# Work instructions:
Leave out every line before the one containing "La gouttière en", and repeat the rest of the material below exactly, that line included.

# Records for this exercise:

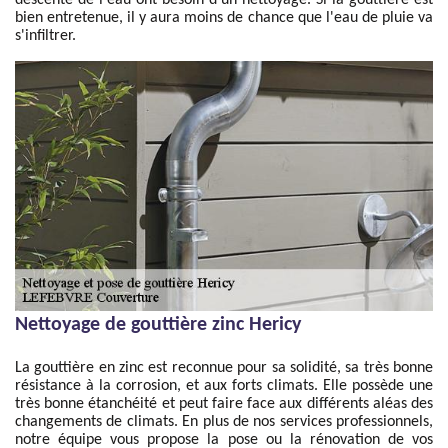
descente de l'eau ont besoin d’un nettoyage. Si la gouttière est
bien entretenue, il y aura moins de chance que l'eau de pluie va
s'infiltrer.
Nettoyage de gouttière zinc Hericy
La gouttière en zinc est reconnue pour sa solidité, sa très bonne
résistance à la corrosion, et aux forts climats. Elle possède une
très bonne étanchéité et peut faire face aux différents aléas des
changements de climats. En plus de nos services professionnels,
notre équipe vous propose la pose ou la rénovation de vos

# Completed exercise:
La gouttière en zinc est reconnue pour sa solidité, sa très bonne
résistance à la corrosion, et aux forts climats. Elle possède une
très bonne étanchéité et peut faire face aux différents aléas des
changements de climats. En plus de nos services professionnels,
notre équipe vous propose la pose ou la rénovation de vos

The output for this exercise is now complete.